AIM OF THE EXERCISE => Repeat the listing in full, exactly as it stands.

SOURCE MATERIAL =>
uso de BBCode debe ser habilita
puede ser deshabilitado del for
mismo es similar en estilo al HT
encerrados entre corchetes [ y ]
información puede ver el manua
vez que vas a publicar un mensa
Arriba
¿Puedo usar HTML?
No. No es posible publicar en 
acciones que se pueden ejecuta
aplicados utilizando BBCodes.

ANSWER SPACE =>
uso de BBCode debe ser habilita
puede ser deshabilitado del for
mismo es similar en estilo al HT
encerrados entre corchetes [ y ]
información puede ver el manua
vez que vas a publicar un mensa
Arriba
¿Puedo usar HTML?
No. No es posible publicar en 
acciones que se pueden ejecuta
aplicados utilizando BBCodes.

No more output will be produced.